REQUIRED WORK: Each line from the one containing "aranceles de Noboa al transporte de" through the end of the data below is to be output verbatim, with no lines added or left out.

Page-level text extractions
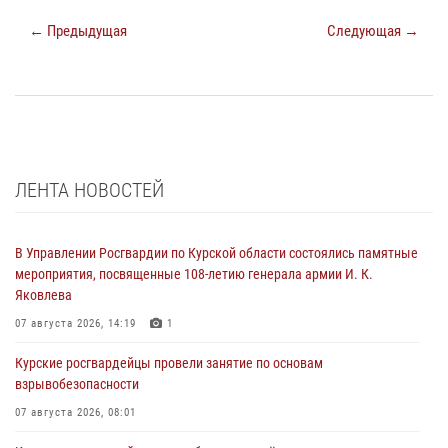
← Предыдущая
Следующая →
ЛЕНТА НОВОСТЕЙ
В Управлении Росгвардии по Курской области состоялись памятные
мероприятия, посвященные 108-летию генерала армии И. К.
Яковлева
07 августа 2026, 14:19
1
Курские росгвардейцы провели занятие по основам
взрывобезопасности
07 августа 2026, 08:01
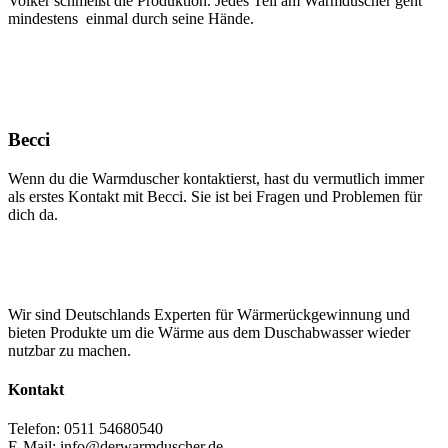
Volker schmeißt die Produktion. Jedes Teil am Warmduscher geht
mindestens einmal durch seine Hände.
Becci
Wenn du die Warmduscher kontaktierst, hast du vermutlich immer
als erstes Kontakt mit Becci. Sie ist bei Fragen und Problemen für
dich da.
Wir sind Deutschlands Experten für Wärmerückgewinnung und
bieten Produkte um die Wärme aus dem Duschabwasser wieder
nutzbar zu machen.
Kontakt
Telefon: 0511 54680540
E-Mail: info@derwarmduscher.de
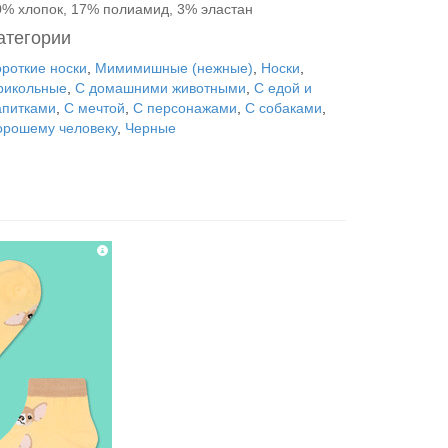
0% хлопок, 17% полиамид, 3% эластан
атегории
ороткие носки
,
Мимимишные (нежные)
,
Носки
,
рикольные
,
С домашними животными
,
С едой и
апитками
,
С мечтой
,
С персонажами
,
С собаками
,
орошему человеку
,
Черные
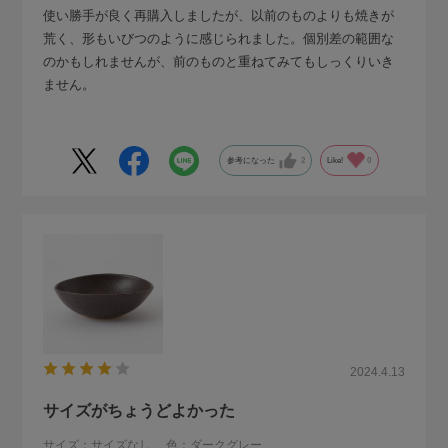
使い勝手が良く再購入しましたが、以前のものよりも焼きが
荒く、形もいびつのように感じられました。個別差の範囲な
のかもしれませんが、前のものと重ねてみてもしっくりいき
ません。
参考になった
2
Like!
0
2024.4.13
サイズがちょうどよかった
サイズ：サイズなし
色：ダークグレー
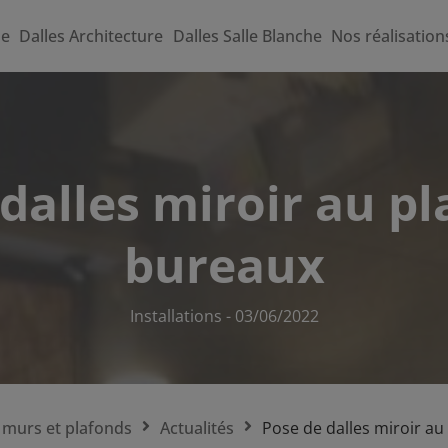
me
Dalles Architecture
Dalles Salle Blanche
Nos réalisation
dalles miroir au p
bureaux
Installations
-
03/06/2022
 murs et plafonds
Actualités
Pose de dalles miroir a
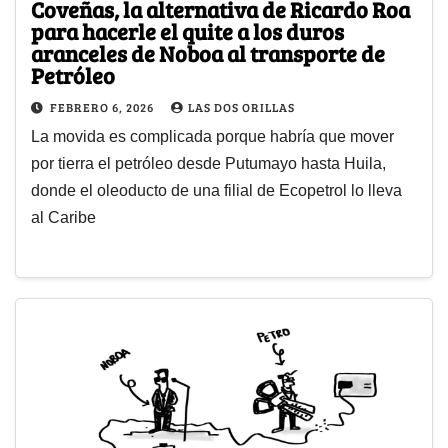
Coveñas, la alternativa de Ricardo Roa
para hacerle el quite a los duros
aranceles de Noboa al transporte de
Petróleo
FEBRERO 6, 2026
LAS DOS ORILLAS
La movida es complicada porque habría que mover
por tierra el petróleo desde Putumayo hasta Huila,
donde el oleoducto de una filial de Ecopetrol lo lleva
al Caribe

SOLUTION TO THE PROBLEM:
aranceles de Noboa al transporte de
Petróleo
FEBRERO 6, 2026
LAS DOS ORILLAS
La movida es complicada porque habría que mover
por tierra el petróleo desde Putumayo hasta Huila,
donde el oleoducto de una filial de Ecopetrol lo lleva
al Caribe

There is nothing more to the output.